If you are an early-career grad student wondering around if you can ever settle down with a research question and find a data that can answer that question, I feel you. This is a constant exercise, we get better with experience, and let me share some of my thoughts from my own experience. This post assumes that you want to find a question and fit a data with that question.
How to find data for your first project?
Finding a research question that motivates you, and finding data that has information in that context is one of the toughest task for applied micro students. I am laying out the things I learnt in the way of "failing" to do so. These are probably the steps in sequence:
First, Research Question: field class, discussion with mentor and other professors, reading articles, newspapers, blogs. The blogs I follow for new ideas are linked at "Links" in my website. And, my dissertation adviser (the #Great Prof. Amy Ando) agreed to read some trillion research proposals in five years!
Second, You know the question, at least broadly - how to get a data to answer it. Write the question in 2/3 different ways. Ask your adviser/field course professors to read it and give you feedback.
Third, Now that you know your research question broadly and you have feedback from some specialists, read relevant papers that use similar question. Find which data they used - country, context, time period. Make a list and see those data (you should get a sense of available variables from there).
Fourth, Talk to people who work in that area. They may know about a data in your context. They may know a context or a policy in some country. For my second-year paper, Prof. Arun Agarwal told me Nepal has some new policies regarding the question I was interested in. Read the books from my first post to see how to write cold emails, but do it anyway.
Fifth, Have two options open. Having a back up plan always helps, and I admit that I am not good in plan-B.
Six, Data will be desperately unclean - learn how to clean data. Learn how to spend your whole time with data. My first paper's data was not geocoded, I did it all by myself with the name of the villages. It takes time.
Here are some links and sources that might be helpful. If you have a research question on developing countries:
1) LSMS is probably the first place I will always go. You get a repeated cross sectional data for almost all developing countries. Sometimes they even have panel data. If you are interested in agricultural questions, look at LSMS-ISA.
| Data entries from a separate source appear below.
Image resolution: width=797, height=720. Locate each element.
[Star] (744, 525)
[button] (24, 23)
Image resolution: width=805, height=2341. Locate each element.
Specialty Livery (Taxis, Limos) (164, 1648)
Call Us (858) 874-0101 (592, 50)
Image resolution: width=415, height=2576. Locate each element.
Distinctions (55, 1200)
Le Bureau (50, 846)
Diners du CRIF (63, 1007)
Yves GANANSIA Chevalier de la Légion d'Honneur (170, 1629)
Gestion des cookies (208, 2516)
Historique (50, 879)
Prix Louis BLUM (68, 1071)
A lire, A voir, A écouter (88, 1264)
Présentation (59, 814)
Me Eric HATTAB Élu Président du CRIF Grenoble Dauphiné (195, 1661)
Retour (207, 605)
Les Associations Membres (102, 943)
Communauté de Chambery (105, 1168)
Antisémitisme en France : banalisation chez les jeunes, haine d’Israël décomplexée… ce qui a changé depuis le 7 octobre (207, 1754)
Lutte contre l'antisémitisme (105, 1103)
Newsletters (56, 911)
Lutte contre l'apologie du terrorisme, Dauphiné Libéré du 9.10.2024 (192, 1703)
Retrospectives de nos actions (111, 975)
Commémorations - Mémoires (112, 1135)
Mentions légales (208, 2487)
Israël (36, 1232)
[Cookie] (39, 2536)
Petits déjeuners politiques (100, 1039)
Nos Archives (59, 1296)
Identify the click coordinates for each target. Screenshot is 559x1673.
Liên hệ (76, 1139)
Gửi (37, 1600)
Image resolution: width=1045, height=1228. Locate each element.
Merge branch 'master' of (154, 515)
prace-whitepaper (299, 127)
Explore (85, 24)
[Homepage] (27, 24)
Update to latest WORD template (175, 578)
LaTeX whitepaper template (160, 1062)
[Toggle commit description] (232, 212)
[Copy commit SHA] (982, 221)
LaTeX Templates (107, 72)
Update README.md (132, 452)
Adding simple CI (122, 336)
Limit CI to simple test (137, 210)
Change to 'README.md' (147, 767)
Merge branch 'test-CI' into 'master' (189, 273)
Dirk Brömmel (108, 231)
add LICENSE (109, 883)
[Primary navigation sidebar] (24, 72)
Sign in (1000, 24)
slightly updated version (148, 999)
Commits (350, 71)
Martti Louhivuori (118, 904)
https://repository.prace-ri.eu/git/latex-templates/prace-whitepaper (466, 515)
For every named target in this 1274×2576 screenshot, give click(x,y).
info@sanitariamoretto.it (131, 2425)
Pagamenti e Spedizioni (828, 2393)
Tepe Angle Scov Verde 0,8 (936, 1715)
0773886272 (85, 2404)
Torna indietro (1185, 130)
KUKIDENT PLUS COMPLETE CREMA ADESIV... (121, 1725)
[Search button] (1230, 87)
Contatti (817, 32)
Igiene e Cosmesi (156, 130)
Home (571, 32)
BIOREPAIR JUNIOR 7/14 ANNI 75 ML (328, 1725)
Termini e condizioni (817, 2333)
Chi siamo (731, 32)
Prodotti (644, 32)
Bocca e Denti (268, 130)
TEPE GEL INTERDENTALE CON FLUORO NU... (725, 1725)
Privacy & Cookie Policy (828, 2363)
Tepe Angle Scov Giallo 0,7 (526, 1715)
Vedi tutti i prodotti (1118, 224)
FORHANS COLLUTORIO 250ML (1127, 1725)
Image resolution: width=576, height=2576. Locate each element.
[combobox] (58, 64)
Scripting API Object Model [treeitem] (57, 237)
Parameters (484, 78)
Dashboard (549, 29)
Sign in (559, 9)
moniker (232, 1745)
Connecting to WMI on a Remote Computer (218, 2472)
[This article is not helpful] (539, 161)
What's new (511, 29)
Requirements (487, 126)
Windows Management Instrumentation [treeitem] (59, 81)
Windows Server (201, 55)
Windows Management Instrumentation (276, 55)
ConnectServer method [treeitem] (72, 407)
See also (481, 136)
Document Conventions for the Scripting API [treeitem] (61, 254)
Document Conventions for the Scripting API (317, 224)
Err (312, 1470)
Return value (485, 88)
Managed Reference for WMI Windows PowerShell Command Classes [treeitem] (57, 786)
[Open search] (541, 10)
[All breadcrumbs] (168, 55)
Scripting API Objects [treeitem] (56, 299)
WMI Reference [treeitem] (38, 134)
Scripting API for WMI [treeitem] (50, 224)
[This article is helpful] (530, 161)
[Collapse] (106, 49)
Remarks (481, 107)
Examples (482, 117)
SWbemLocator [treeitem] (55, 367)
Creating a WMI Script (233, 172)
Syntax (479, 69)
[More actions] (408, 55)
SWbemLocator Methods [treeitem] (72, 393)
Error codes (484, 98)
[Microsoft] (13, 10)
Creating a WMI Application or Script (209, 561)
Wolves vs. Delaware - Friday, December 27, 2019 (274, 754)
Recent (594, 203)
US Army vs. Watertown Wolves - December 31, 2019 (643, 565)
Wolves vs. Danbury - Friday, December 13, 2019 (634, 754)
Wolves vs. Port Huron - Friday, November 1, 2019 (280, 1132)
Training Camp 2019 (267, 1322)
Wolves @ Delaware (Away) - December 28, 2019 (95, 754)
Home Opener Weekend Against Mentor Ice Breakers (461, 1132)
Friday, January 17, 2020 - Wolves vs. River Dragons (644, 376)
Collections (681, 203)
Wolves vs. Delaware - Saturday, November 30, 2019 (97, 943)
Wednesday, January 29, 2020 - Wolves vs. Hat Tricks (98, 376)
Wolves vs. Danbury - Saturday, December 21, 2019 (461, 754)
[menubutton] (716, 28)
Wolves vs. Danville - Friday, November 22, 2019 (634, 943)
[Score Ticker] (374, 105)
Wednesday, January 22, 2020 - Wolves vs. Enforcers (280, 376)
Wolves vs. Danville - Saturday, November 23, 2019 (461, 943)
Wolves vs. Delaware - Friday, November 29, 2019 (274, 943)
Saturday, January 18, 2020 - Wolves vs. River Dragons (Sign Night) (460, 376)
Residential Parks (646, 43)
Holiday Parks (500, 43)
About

For most of the countries, it is free. And the World Bank is really great in assisting with data related questions.
2) ICRISAT also provides information on agriculture and poverty for some countries.
3) IFPRI has data on food and agriculture.
4) Demographic and Health Survey: DHS is a great source of information for demography/environmental health questions. It's geocoded. It's freely available.
6) India NSSO data: You have to pay as you go by selecting variables and years.
7) Indonesia: Indonesian PODES data is a great source for economic and environmental questions. Village-level panel and annual data. You need to pay as you go.
For environmental questions, there is an increasing demand for satellite data and geocoded information.
Satellite and Spatial Data
1) Forest cover: Global forest cover data is publicly available from 2000 (here). Use gfcanalysis in R to clean/extract the data.
2) Nightlight: Nighttime light data is also widely used in development economics (here). I have some concern in using it for village-level economic analysis in developing countries. Use Rnightlights in R to clean/extract the data.
3) Admin boundary: You can get admin boundary data and shapefile from GADM for every country (here).
4) Fire: Nearly real-time fire data is available from FIRMS (here).
5) Marine data: Global fish watching data available here.
If one thing I learnt and still am learning: don't give up on a research question just because you do not have data right now. If your intuition says it could be something, chase it. It is painful, it is worthy!